Suddenly, a rod surged downward and a magnum-sized crappie struck hard. 

Vance, of Collinsville, set the hook and started the fish towards the boat. The massive crappie fought like a lunker bass, thrashing from side to side in a valiant effort to rid itself of the stinging hook. Vance finally wore the fish down just long enough to net it and put it in the boat.

“That was the largest crappie I caught on Okatibbee last year and he went 2 pounds, 3 ounces,” said Vance. Though that wouldn’t be unusual by Sardis and Grenada Lakes standards, it was a bona fide monster for Okatibbee Lake, a much smaller flood control project.  

Vance usually spends a couple weeks or more at the world famous Grenada Lake fishery fishing for pre-spawn crappie, but is able to fish the 3,800-acre Okatibbee just a few miles from his home. 

“Last year I caught five that weighed over two pounds during the spring at Okatibbee Lake,” Vance said. “I hadn’t done that in a long time, but I think it’s a result of taking the 10-inch minimum off of the crappie at Okatibbee. The lake was overpopulated with small fish so it has really helped the crappie fishing by taking out a lot of the smaller ones.” 
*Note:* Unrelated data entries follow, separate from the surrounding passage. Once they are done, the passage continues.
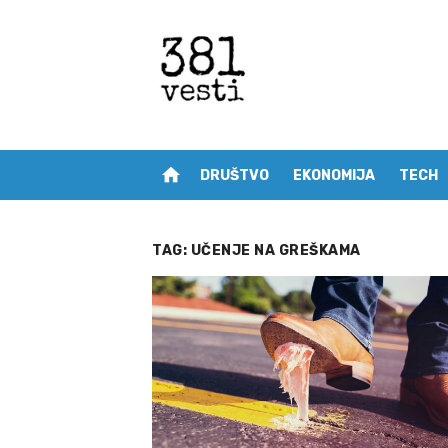
Skip
to
content
home
DRUŠTVO
EKONOMIJA
TECH
TAG:
UČENJE NA GREŠKAMA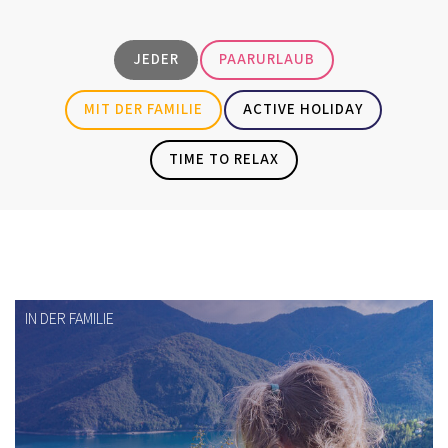
JEDER
PAARURLAUB
MIT DER FAMILIE
ACTIVE HOLIDAY
TIME TO RELAX
IN DER FAMILIE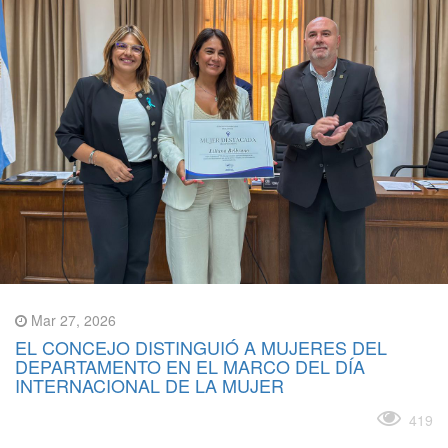
Mar 27, 2026
EL CONCEJO DISTINGUIÓ A MUJERES DEL
DEPARTAMENTO EN EL MARCO DEL DÍA
INTERNACIONAL DE LA MUJER
Leer más
419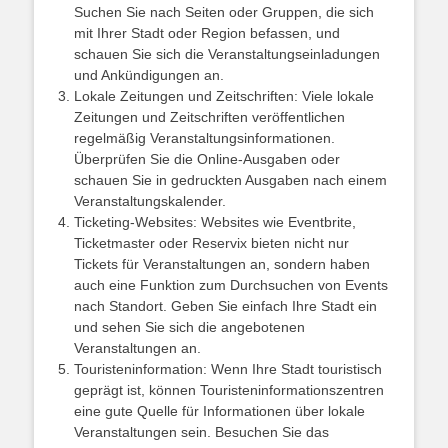
Suchen Sie nach Seiten oder Gruppen, die sich
mit Ihrer Stadt oder Region befassen, und
schauen Sie sich die Veranstaltungseinladungen
und Ankündigungen an.
Lokale Zeitungen und Zeitschriften: Viele lokale
Zeitungen und Zeitschriften veröffentlichen
regelmäßig Veranstaltungsinformationen.
Überprüfen Sie die Online-Ausgaben oder
schauen Sie in gedruckten Ausgaben nach einem
Veranstaltungskalender.
Ticketing-Websites: Websites wie Eventbrite,
Ticketmaster oder Reservix bieten nicht nur
Tickets für Veranstaltungen an, sondern haben
auch eine Funktion zum Durchsuchen von Events
nach Standort. Geben Sie einfach Ihre Stadt ein
und sehen Sie sich die angebotenen
Veranstaltungen an.
Touristeninformation: Wenn Ihre Stadt touristisch
geprägt ist, können Touristeninformationszentren
eine gute Quelle für Informationen über lokale
Veranstaltungen sein. Besuchen Sie das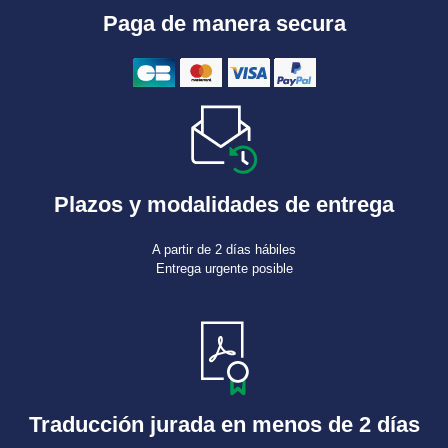
Paga de manera secura
Plazos y modalidades de entrega
A partir de 2 días hábiles
Entrega urgente posible
Traducción jurada en menos de 2 días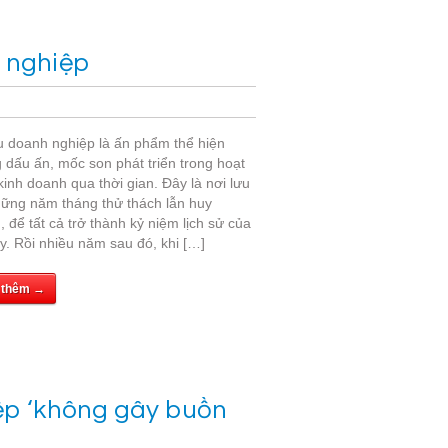
h nghiệp
u doanh nghiệp là ấn phẩm thể hiện
 dấu ấn, mốc son phát triển trong hoạt
inh doanh qua thời gian. Đây là nơi lưu
hững năm tháng thử thách lẫn huy
 để tất cả trở thành kỷ niệm lịch sử của
y. Rồi nhiều năm sau đó, khi […]
 thêm →
iệp ‘không gây buồn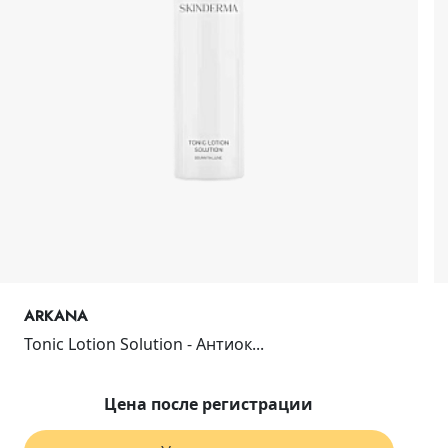
ARKANA
Tonic Lotion Solution - Антиок...
Цена после регистрации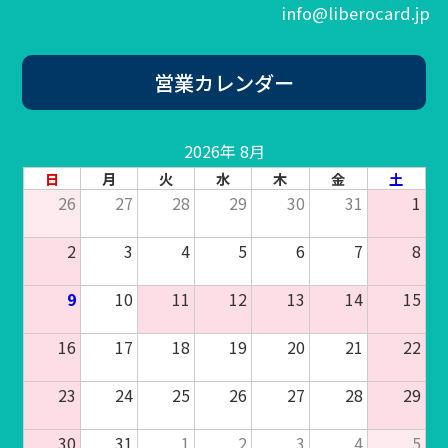
info@liberocard.jp
営業カレンダー
2026年 8月
日
月
火
水
木
金
土
26
27
28
29
30
31
1
2
3
4
5
6
7
8
9
10
11
12
13
14
15
16
17
18
19
20
21
22
23
24
25
26
27
28
29
30
31
1
2
3
4
5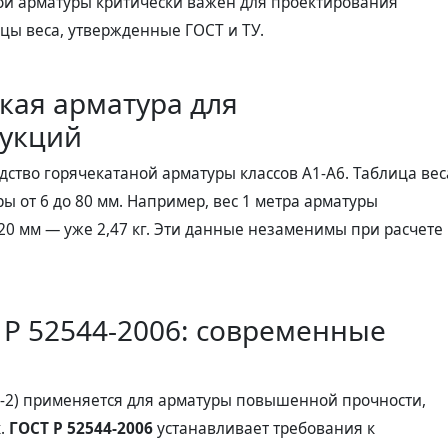
ной арматуры критически важен для проектирования
ицы веса, утвержденные ГОСТ и ТУ.
ская арматура для
рукций
ство горячекатаной арматуры классов А1-А6. Таблица вес
ы от 6 до 80 мм. Например, вес 1 метра арматуры
я 20 мм — уже 2,47 кг. Эти данные незаменимы при расчете
 Р 52544-2006: современные
5-2) применяется для арматуры повышенной прочности,
х.
ГОСТ Р 52544-2006
устанавливает требования к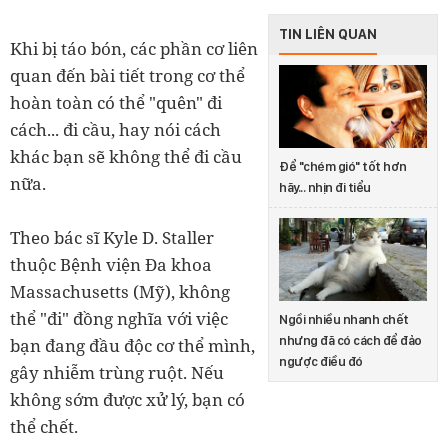
TIN LIÊN QUAN
Khi bị táo bón, các phần cơ liên
quan đến bài tiết trong cơ thể
hoàn toàn có thể "quên" đi
cách... đi cầu, hay nói cách
khác bạn sẽ không thể đi cầu
Để "chém gió" tốt hơn
nữa.
hãy... nhịn đi tiểu
Theo bác sĩ Kyle D. Staller
thuộc Bệnh viện Đa khoa
Massachusetts (Mỹ), không
thể "đi" đồng nghĩa với việc
Ngồi nhiều nhanh chết
nhưng đã có cách để đảo
bạn đang đầu độc cơ thể mình,
ngược điều đó
gây nhiễm trùng ruột. Nếu
không sớm được xử lý, bạn có
thể chết.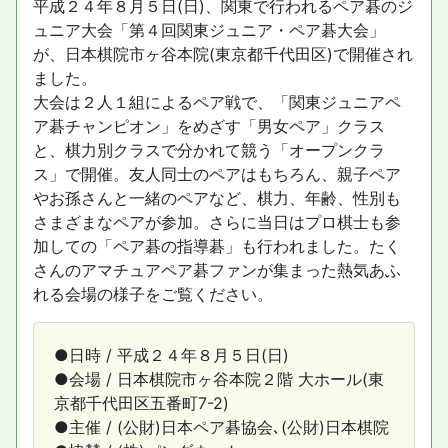
平成２４年８月５日(日)、関東で行われるペア碁のジ
ュニア大会「第４回関東ジュニア・ペア碁大会」
が、日本棋院市ヶ谷本院(東京都千代田区)で開催され
ました。
大会は２人１組によるペア戦で、「関東ジュニアペ
ア碁チャンピオン」をめざす「男女ペア」クラス
と、棋力別クラスで分かれて競う「オープンクラ
ス」で開催。友人同士のペアはもちろん、親子ペア
やお孫さんと一緒のペアなど、棋力、年齢、性別も
さまざまなペアが参加。さらに当日はプロ棋士も参
加しての「ペア碁の指導碁」も行われました。たく
さんのアマチュアペア碁ファンが集まった熱気あふ
れる会場の様子をご覧ください。
●日時 / 平成２４年８月５日(日)
●会場 / 日本棋院市ヶ谷本院２階 大ホール(東
京都千代田区五番町7-2)
●主催 / (公財)日本ペア碁協会､(公財)日本棋院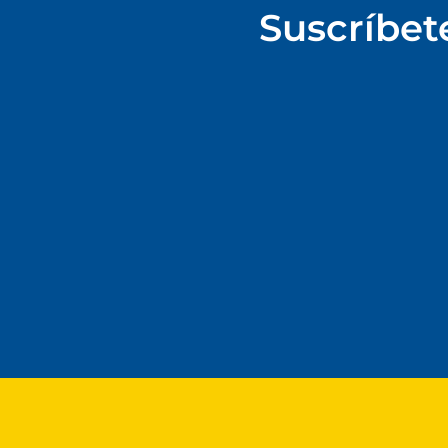
Suscríbet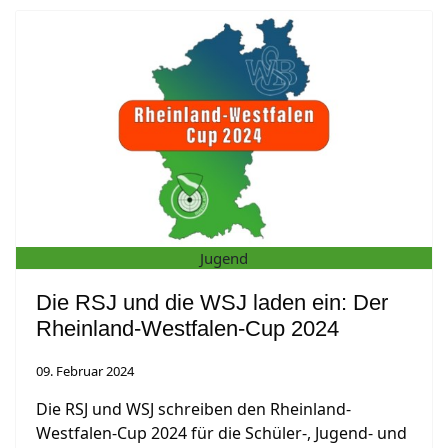
Jugend
Die RSJ und die WSJ laden ein: Der
Rheinland-Westfalen-Cup 2024
09. Februar 2024
Die RSJ und WSJ schreiben den Rheinland-
Westfalen-Cup 2024 für die Schüler-, Jugend- und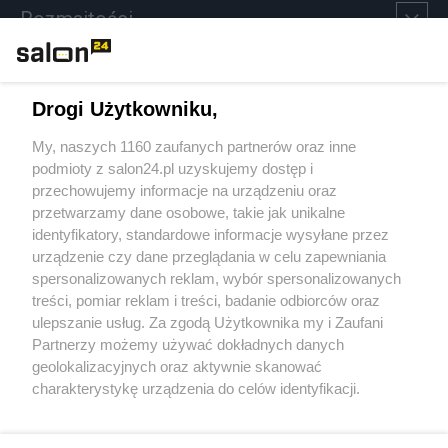
Rozmaitości
Technologie
Drogi Użytkowniku,
Sport
My, naszych 1160 zaufanych partnerów oraz inne
podmioty z salon24.pl uzyskujemy dostęp i
Społeczeństwo
przechowujemy informacje na urządzeniu oraz
przetwarzamy dane osobowe, takie jak unikalne
Kultura
identyfikatory, standardowe informacje wysyłane przez
urządzenie czy dane przeglądania w celu zapewniania
spersonalizowanych reklam, wybór spersonalizowanych
treści, pomiar reklam i treści, badanie odbiorców oraz
ulepszanie usług. Za zgodą Użytkownika my i Zaufani
X
Facebook
Instagram
Youtube
Partnerzy możemy używać dokładnych danych
geolokalizacyjnych oraz aktywnie skanować
charakterystykę urządzenia do celów identyfikacji.
Web Content Media sp. z o. o. © 2022
Ponieważ cenimy Twoją prywatność, prosimy o zgodę na
korzystanie z tych technologii poprzez kliknięcie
Vance likes to fish for pre-spawn and spawning crappie, but he takes a slight different approach than the traditional shallow water crappie angler. 

“I like to fish the drop offs near the spawning areas and I’ll usually work the creek channels in 9 to 10 feet depths and push jigs tipped with minnows, or crappie nibbles while working from stump to stump,” Vance said. “My fishing partner, Steve Jordan, caught many bass on the lake’s submerged stumps and creek channels and won many tournaments back in his younger years and now we’ve put that knowledge of the lake’s bottom to use crappie fishing. 

“I’ve got an aerial map of the lake taken when it was drained down real low the last time, and we’ll use that along with GPS coordinates of the creek channels and stumps when searching for crappie.”  

In fact, Vance targets pre-spawn and spawning crappie that stage on the submerged creek drop-off areas along stumps and even on stumps. 

“The larger crappie will spawn deeper, so I never go shallower than 7 to 8 feet deep,” said Vance. “And we’ll catch them 3 to 5 feet deep over the stump beds and sometimes even catch spawning crappie in 9 feet of water. I’ve caught spawning perch off of stumps 9 feet deep and they’ll have eggs running out of them when I bring them in.

“Most of the folks will head to the shallowest water that they can find, but we’ll work the creek channels and ledges and catch a lot of pre-spawn fish that are staging while other fish are spawning. There’s always a transition during March and the fish are in all stages of spawning, both pre- and post-spawn and we’re hitting areas that aren’t beat to death.”